Pain Control: искусство контролировать боль

3 листопада 2016
1825
Резюме

10 октября 2016 г. в Харькове состоялся Междисциплинарный симпозиум с международным участием «Pain Control: искусство контролировать боль», в ходе которого ведущие украинские и зарубежные специалисты в области лечения боли рассказали о механизмах формирования острой и хронической боли, особенностях течения болевого синдрома, современных методах обезболивания. Организаторами мероприятия выступили Харьковский национальный медицинский университет, Луганский государственный медицинский университет, Учебно-научный медицинский комплекс «Университетская клиника» Харьковского национального медицинского университета и Украинская ассоциация по изучению боли.

Открыл работу конференции профессор Владимир Савенков, директор Учебно-научного медицинского комплекса «Университетская клиника» Харьковского национального медицинского университета. Он обратил внимание, что в фокусе проводимого симпозиума находятся фундаментальные вопросы изучения механизмов боли, а также прикладные вопросы диагностики и междисциплинарного лечения пациентов с синдромом боли. Боль — один из важнейших сигналов, предупреждающий об опасности, однако истощающий силы организма, именно поэтому необходимо направлять все усилия на борьбу с ней.

Профессор Еле­на Товажнянс­кая, заведующая кафедрой неврологии № 2 Харьковского национального медицинского университета, рассказала о механизмах формирования синдрома хронической боли в спине, которая возможна при мышечно-скелетной патологии (миофасциальная дисфункция, вертеброгенные рефлекторные и корешковые синдромы и др.), заболеваниях внутренних органов, психогенных нарушениях (депрессия, истерия, ипохондрия). Докладчик отметила, что большое значение в возникновении боли в спине отводят нарушению биомеханики позвоночника с развитием перенапряжения отдельных групп мышц, формированием мышечно-тонических нарушений и миофасциальной дисфункции. Так, миофасциальная дисфункция может проявляться мышечным спазмом, наличием зон отраженной боли, болезненных мышечных уплотнений, активных и латентных триггерных точек. Как правило, боль тупая, локализованная в пределах пораженной мышцы, имеет зону отраженной боли и стабильное расположение триггерных точек. При радикулопатии боль развивается в результате раздражения, травматизации, сдавления и ишемизации спинномозговых корешков и нервов вследствие структурных и функциональных нарушений в позвоночно-двигательном сегменте, мышцах, связках, смежных суставах и др. Боль носит смешанный ноцицептивно-нейропатический характер.

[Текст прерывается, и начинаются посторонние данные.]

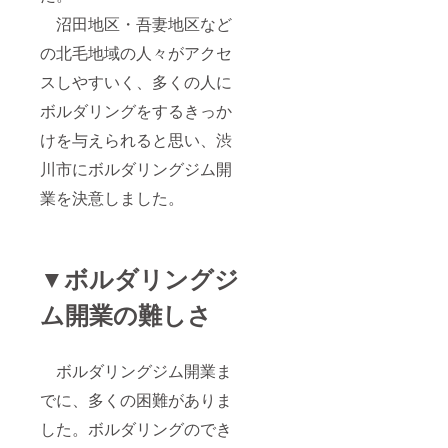
沼田地区・吾妻地区など
の北毛地域の人々がアクセ
スしやすいく、多くの人に
ボルダリングをするきっか
けを与えられると思い、渋
川市にボルダリングジム開
業を決意しました。
▼ボルダリングジ
ム開業の難しさ
ボルダリングジム開業ま
でに、多くの困難がありま
した。ボルダリングのでき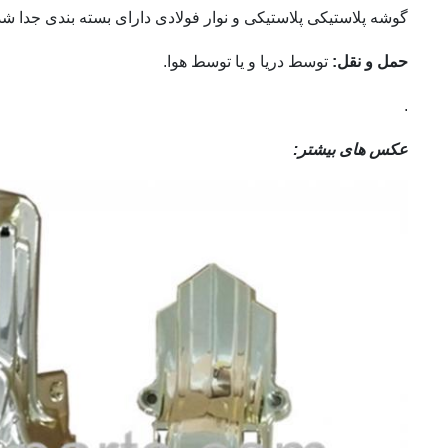
گوشه پلاستیکی پلاستیکی و نوار فولادی دارای بسته بندی جدا شده، 20 سانتیمتر مربع پلاستیکی در هر کارتن، 10 سانتیمتر نوار فولادی طولی در هر کارتن، 10 سانتیمتر نوار فولادی کوتاه در 
حمل و نقل:
توسط دریا و یا توسط هوا.
.
عکس های بیشتر: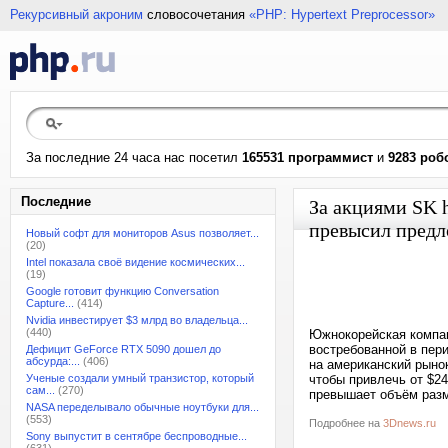
Рекурсивный акроним
словосочетания
«PHP: Hypertext Preprocessor»
За последние 24 часа нас посетил
165531 программист
и
9283 роб
Последние
За акциями SK 
превысил предл
Новый софт для мониторов Asus позволяет...
(20)
Intel показала своё видение космических...
(19)
Google готовит функцию Conversation
Capture...
(414)
Nvidia инвестирует $3 млрд во владельца...
(440)
Южнокорейская компан
востребованной в пер
Дефицит GeForce RTX 5090 дошел до
абсурда:...
(406)
на американский рынок
Ученые создали умный транзистор, который
чтобы привлечь от $2
сам...
(270)
превышает объём разм
NASA переделывало обычные ноутбуки для...
(553)
Подробнее на
3Dnews.ru
Sony выпустит в сентябре беспроводные...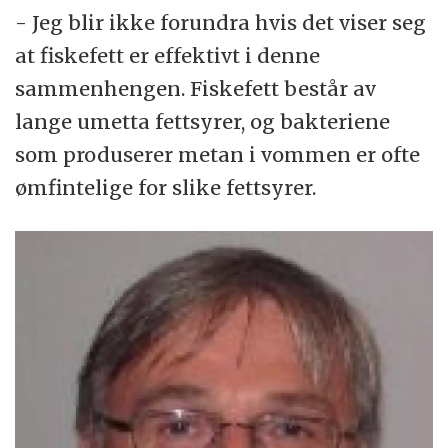
- Jeg blir ikke forundra hvis det viser seg
at fiskefett er effektivt i denne
sammenhengen. Fiskefett består av
lange umetta fettsyrer, og bakteriene
som produserer metan i vommen er ofte
ømfintelige for slike fettsyrer.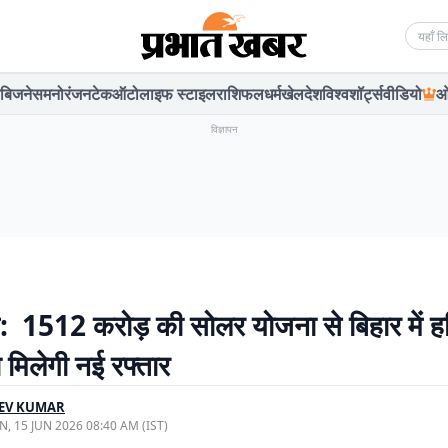
Searc
बिजनेस
मनोरंजन
टेक
ऑटो
लाइफ स्टाइल
राशिफल
धर्म
खेल
देश
विश्व
शॉर्ट्स
वीडियो
ओ
विज्ञापन
य: 1512 करोड़ की सोलर योजना से बिहार में ह
 मिलेगी नई रफ्तार
EEV KUMAR
, 15 JUN 2026 08:40 AM (IST)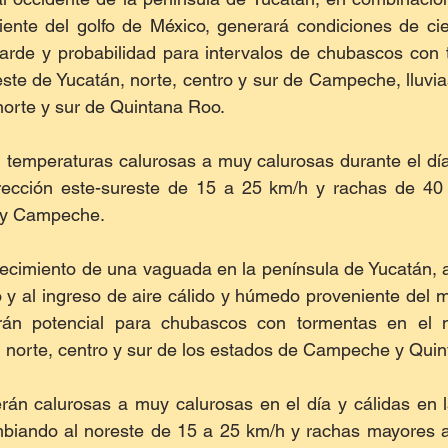
nte del golfo de México, generará condiciones de ciel
tarde y probabilidad para intervalos de chubascos con 
este de Yucatán, norte, centro y sur de Campeche, lluvias
orte y sur de Quintana Roo. 
temperaturas calurosas a muy calurosas durante el día 
rección este-sureste de 15 a 25 km/h y rachas de 40
 y Campeche. 
lecimiento de una vaguada en la península de Yucatán, a
 y al ingreso de aire cálido y húmedo proveniente del m
rán potencial para chubascos con tormentas en el no
 norte, centro y sur de los estados de Campeche y Quin
rán calurosas a muy calurosas en el día y cálidas en l
mbiando al noreste de 15 a 25 km/h y rachas mayores a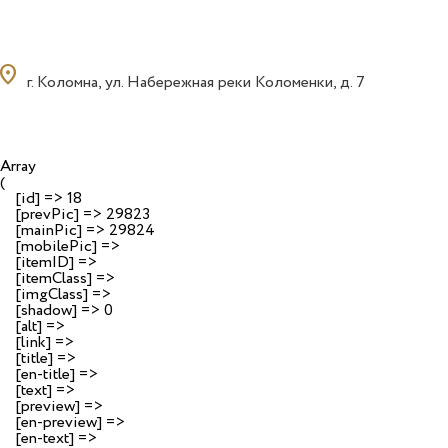
ocation_on
г. Коломна, ул. Набережная реки Коломенки, д. 7
Array

(

    [id] => 18

    [prevPic] => 29823

    [mainPic] => 29824

    [mobilePic] => 

    [itemID] => 

    [itemClass] => 

    [imgClass] => 

    [shadow] => 0

    [alt] => 

    [link] => 

    [title] => 

    [en-title] => 

    [text] => 

    [preview] => 

    [en-preview] => 

    [en-text] => 
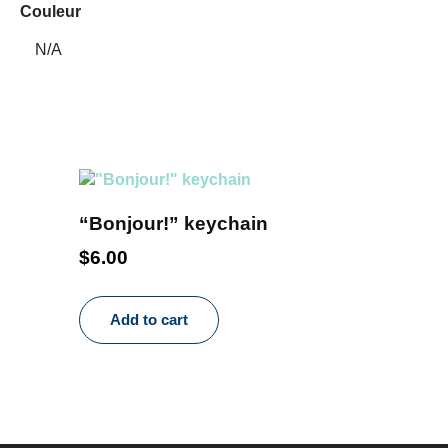
Couleur
N/A
“Bonjour!” keychain
$
6.00
Add to cart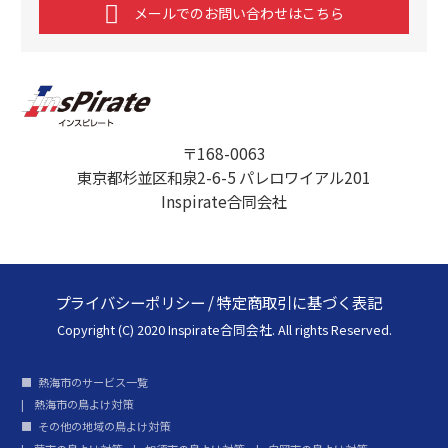
メールでのお問い合わせはこちら
〒168-0063
東京都杉並区和泉2-6-5 パレロワイアル201
Inspirate合同会社
プライバシーポリシー
/
特定商取引に基づく表記
Copyright (C) 2020 Inspirate合同会社. All rights Reserved.
熱海市のサービス一覧
熱海市の鳥よけ対策
その他の地域の鳥よけ対策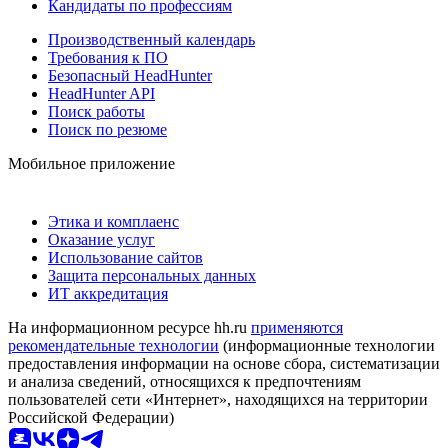
Кандидаты по профессиям
Производственный календарь
Требования к ПО
Безопасный HeadHunter
HeadHunter API
Поиск работы
Поиск по резюме
Мобильное приложение
Этика и комплаенс
Оказание услуг
Использование сайтов
Защита персональных данных
ИТ аккредитация
На информационном ресурсе hh.ru
применяются
рекомендательные технологии
(информационные технологии
предоставления информации на основе сбора, систематизации
и анализа сведений, относящихся к предпочтениям
пользователей сети «Интернет», находящихся на территории
Российской Федерации)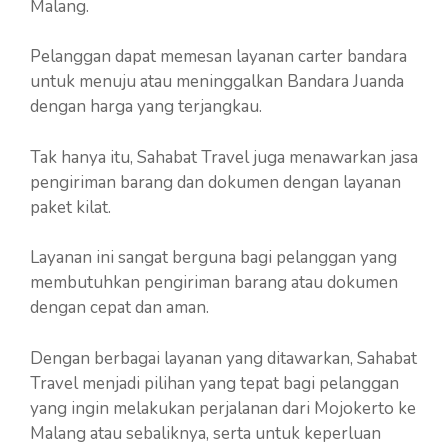
Malang.
Pelanggan dapat memesan layanan carter bandara
untuk menuju atau meninggalkan Bandara Juanda
dengan harga yang terjangkau.
Tak hanya itu, Sahabat Travel juga menawarkan jasa
pengiriman barang dan dokumen dengan layanan
paket kilat.
Layanan ini sangat berguna bagi pelanggan yang
membutuhkan pengiriman barang atau dokumen
dengan cepat dan aman.
Dengan berbagai layanan yang ditawarkan, Sahabat
Travel menjadi pilihan yang tepat bagi pelanggan
yang ingin melakukan perjalanan dari Mojokerto ke
Malang atau sebaliknya, serta untuk keperluan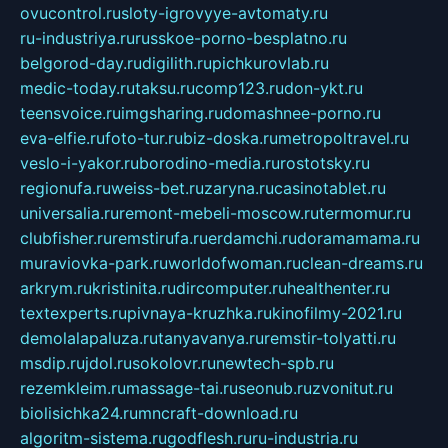
ovucontrol.ru
sloty-igrovyye-avtomaty.ru
ru-industriya.ru
russkoe-porno-besplatno.ru
belgorod-day.ru
digilith.ru
pichkurovlab.ru
medic-today.ru
taksu.ru
comp123.ru
don-ykt.ru
teensvoice.ru
imgsharing.ru
domashnee-porno.ru
eva-elfie.ru
foto-tur.ru
biz-doska.ru
metropoltravel.ru
veslo-i-yakor.ru
borodino-media.ru
rostotsky.ru
regionufa.ru
weiss-bet.ru
zaryna.ru
casinotablet.ru
universalia.ru
remont-mebeli-moscow.ru
termomur.ru
clubfisher.ru
remstirufa.ru
erdamchi.ru
doramamama.ru
muraviovka-park.ru
worldofwoman.ru
clean-dreams.ru
arkrym.ru
kristinita.ru
dircomputer.ru
healthenter.ru
textexperts.ru
pivnaya-kruzhka.ru
kinofilmy-2021.ru
demolalapaluza.ru
tanyavanya.ru
remstir-tolyatti.ru
msdip.ru
jdol.ru
sokolovr.ru
newtech-spb.ru
rezemkleim.ru
massage-tai.ru
seonub.ru
zvonitut.ru
biolisichka24.ru
mncraft-download.ru
algoritm-sistema.ru
godflesh.ru
ru-industria.ru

В развитии психогенной боли важную роль играет острый и хронический эмоциональный стресс. В состоянии хронического стресса может изменяться стереотип движений, нарушаться функция мышц, формироваться миофасциальная дисфункция, психогенные нарушения могут потенцировать хронизацию боли. Боль носит поверхностный характер, ее интенсивность и течение определяются колебаниями психологического состояния.

Диагностика включает: проведение соматического обследования, исключение специфической патологии, выявление спинальных или компрессионно-ишемических синдромов на основании исследования неврологического статуса, выявление причин и вариантов нарушений дви­гательного паттерна, болезненных спазмированных мышц, триггерных точек, нейропсихологическое и рентгенологическое обследование, проведение компьютерной томографии (КТ), магнитно-резонансной томографии (МРТ) и электронейромиографии. Важным, по мнению докладчика, является исключение или подтверждение «красных флажков» — инфекционного поражения, новообразований, кардиальной патологии, компрессионного перелома позвонков или травмы ребер, постгерпетической невралгии.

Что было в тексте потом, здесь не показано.